30 Aralık 2009

121 - 2010'a Girerken... Umut ve Kriz...

2009 herkes için kötü geçti sanırım… Yani sanmam, gördüğüm kadarıyla eminim… İstisnai birkaç kişi dışında, “bitse de kurtulsak” denen bir yıl oldu herkes için…

2010’dan herkes çok umutlu… Hayatımda duymadığım kadar çok “bu yıldan umutluyum” lafları duyuyorum etrafımda…

Tabi bu aynı zamanda işadamlarının ve ekonomistlerin de öngörüleri ile desteklenince, krizin biteceğine dair umutlarla birleşiyor…

Krizin bitmesi, istihdamın bir anda artacağı anlamına gelmiyor tabiki… Bu yıl geçse geçse rolantide geçer… Son iki yıldaki gibi gerileme ile ya da daralma ile geçmez en fazla…

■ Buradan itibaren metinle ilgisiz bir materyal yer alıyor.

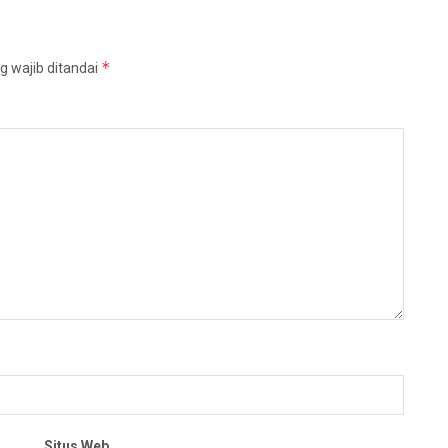
*
g wajib ditandai
Situs Web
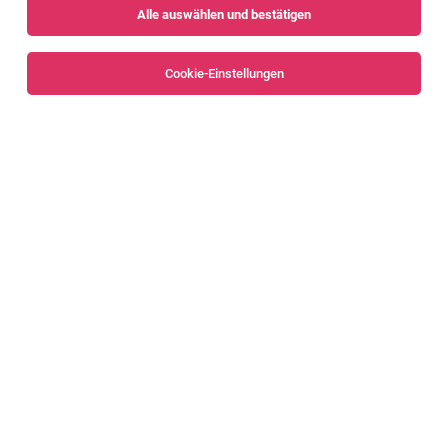
Alle auswählen und bestätigen
Sortieren
30 Jobs
Cookie-Einstellungen
Alle Filter
Feldkirch
Geringfügig
Samstagsjob Verkauf (m/w/d) Reichsstraße
122-124, 6800 Feldkirch
Feldkirch
05.08.2026
Teilzeit | Geringfügig
HOFER KG
Aufgaben, die mich erwarten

2011 gelmeden işlerin yeni istihdam yaratacak kadar açılması çok da mümkün değil diye düşünüyorum… Ama artık biraz daha kendini döndürebilen, borçlarını ödeyebilen birey ve işletmeler olacak 2010’da… Umudunda herkes…

Bu umudun sebebi aslında çok öyle ekonomist ve işadamlarının açıklamalarından da kaynaklanmıyor… Herkes o kadar çok daraldı, o kadar sıkıntılı günler geçirdi ki, kimsenin bunların daha fazlasına tahammülü yok… “Bundan fazlası da olamaz artık” diyor herkes… “Dibi gördük, artık çıkma vaktidir” diye düşünüyor…

Dibi gördük mü, daha da dibe inecek miyiz bilinmez, herkesin içindeki bu umudun ekonomiye pozitif etki edeceğinin kesin olduğunu düşünüyorum ben…

Araya bir de siyaset sıkıştırayım hemen… Bu düzelme, olursa, yine AKP’ye yarayacak… “Bakın gördünüz mü ekonomi düzeldi” diyecek… Ki erken veya zamanında seçim için de bunu bekliyor AKP…

Ekonominin canlanması için 2010’da bankalar da muslukları açacaklar… ŞAHENK geçenlerde bir açıklama yaptı, “son 2 yıldır edilen karları dağıtma zamanı” diye…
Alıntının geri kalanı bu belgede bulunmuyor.